At the recent national CR Sammelan, held in New Delhi, the advisory was questioned by a few stations. The official reply was that CR should not view Modi as a representative of a certain party or a specific political regime. He was the Prime Minister, a national figure, and, therefore, his pet schemes needed to be talked about by media, including CR. When pushed into a corner, the officials gave a veiled threat — everyone knew the meaning of the word “advised” used in the memo sent to the CR stations. Just to rub in the point further, the Intelligence Bureau has begun to ring up the various CR stations to ask questions about their programming, their reach and catchment areas and the number of listeners that they have.
Insiders say that this exercise is being conducted for the first time. Another official directive asked the bigger stations to submit recordings of their programmes.

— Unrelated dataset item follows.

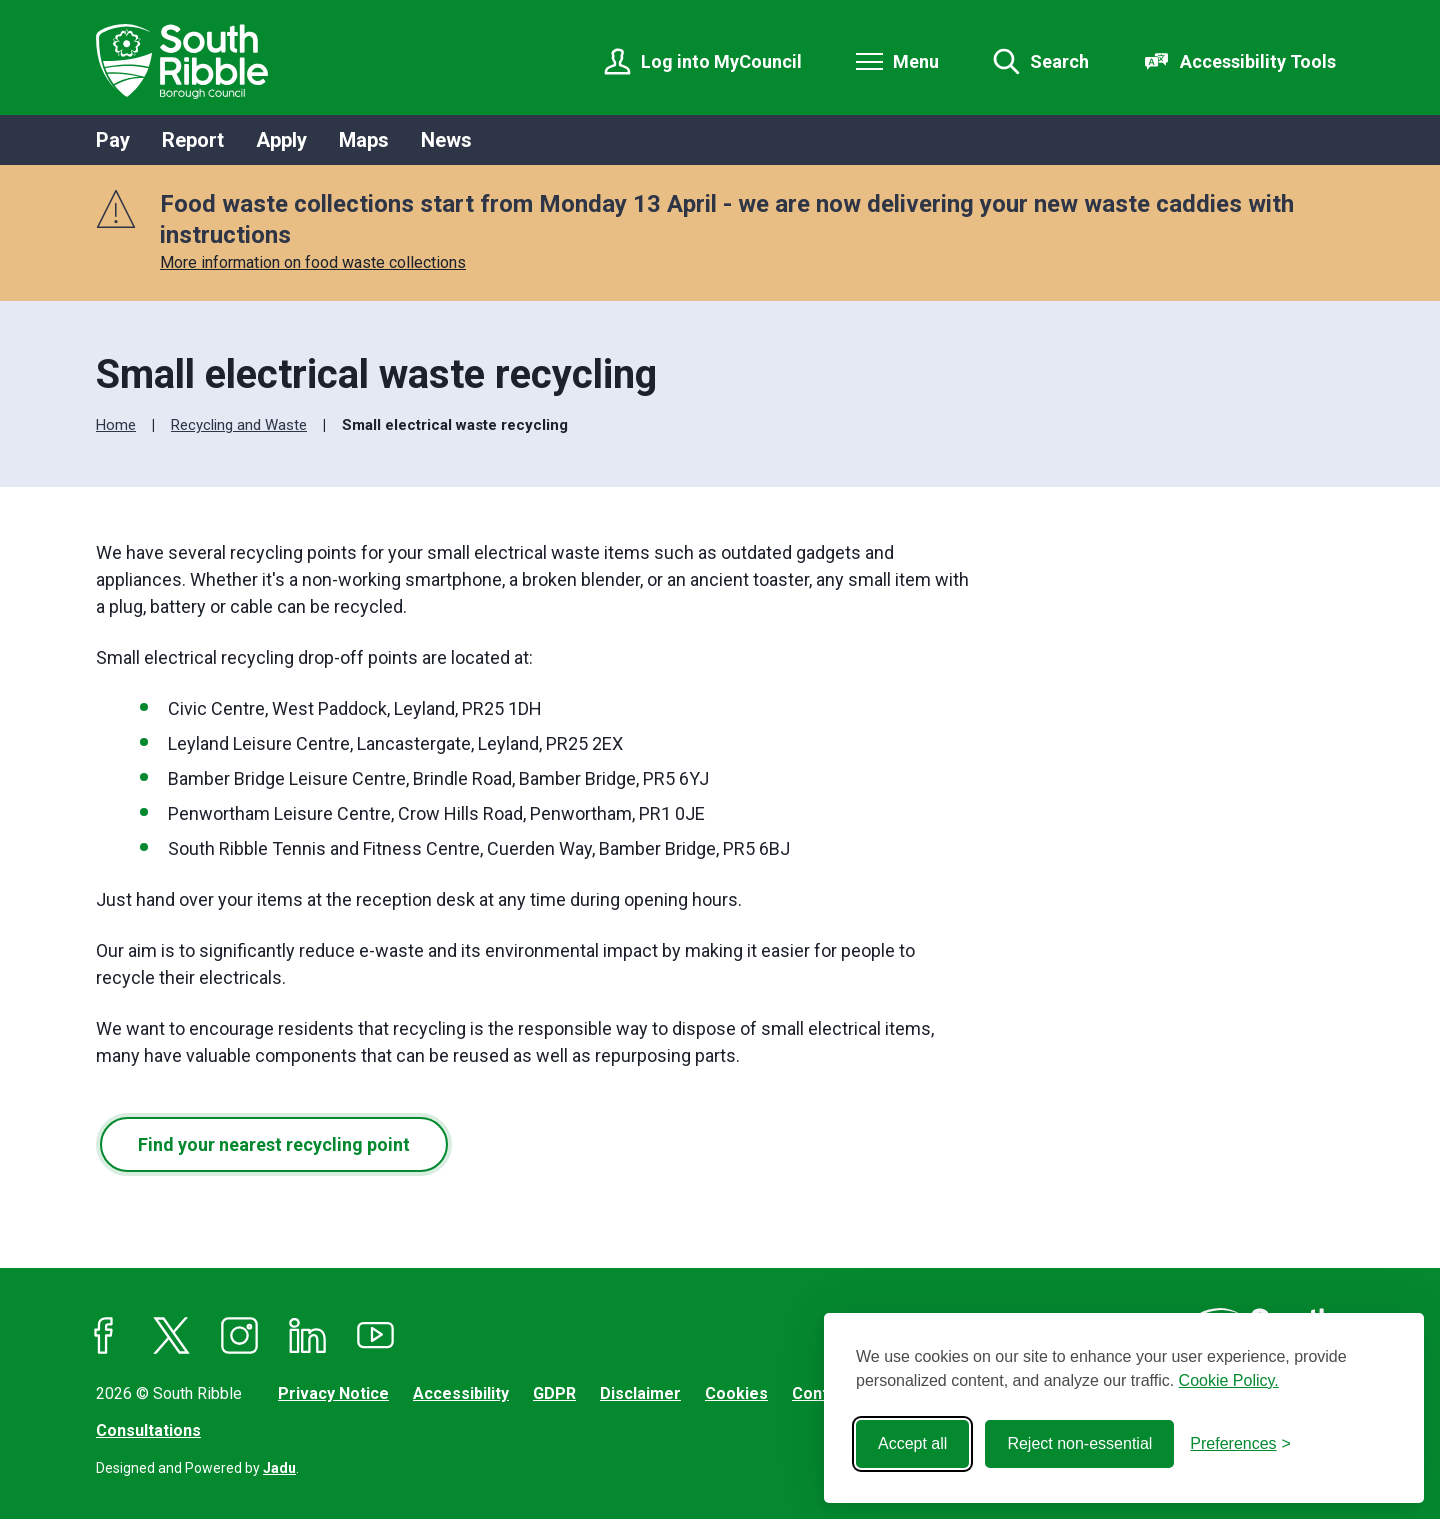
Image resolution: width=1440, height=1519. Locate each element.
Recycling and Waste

CR owners claim that both the moves are aimed to convert their stations into official propaganda tools. However, they have little room to manoeuvre. They are financially dependent on the government; they can allot five minutes per hour on advertising but the bulk of their revenue comes from davp advertisements, or those released by the various ministries. In addition, the government has Rs 100 crore corpus to fund CR but this may come with official or hidden riders.
Clearly, PB, DD and AIR may willingly or unwillingly turn into ‘his master’s voice’. Private media may become fence sitters, but are likely to favour Modi government or face its wrath. The CR may have no option and future licences may be doled to ‘friends of BJP’. In a nutshell, in a few years, Modi’s media machine may run like an efficient and well-oiled one.